## EXTRACTED INFORMATION
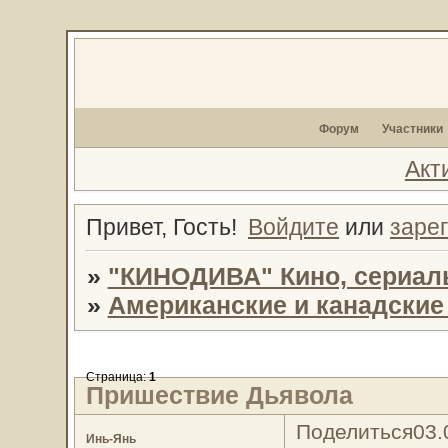
Форум
Участники
Акт
Привет, Гость!
Войдите
или
заре
»
"КИНОДИВА" Кино, сериал
»
Американские и канадски
Страница:
1
Пришествие Дьявола
Поделиться
03.
Инь-Янь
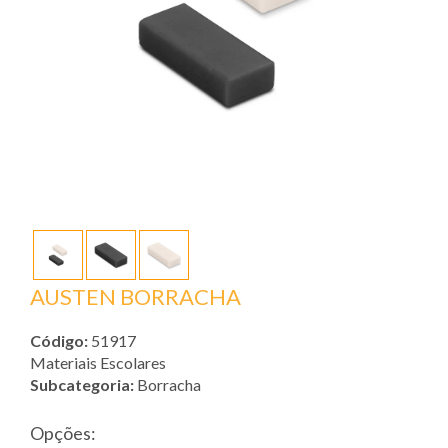
AUSTEN BORRACHA
Código:
51917
Materiais Escolares
Subcategoria:
Borracha
Opções:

## YOUR GOAL
Word for word, retype the lines from the one that contains "Пришествие Дьявола" through the final line of the data, both ends included, excluding pictures.

## ANSWER AREA
Пришествие Дьявола
Поделиться
03.
Инь-Янь
AUSTEN BORRACHA
Código:
51917
Materiais Escolares
Subcategoria:
Borracha
Opções:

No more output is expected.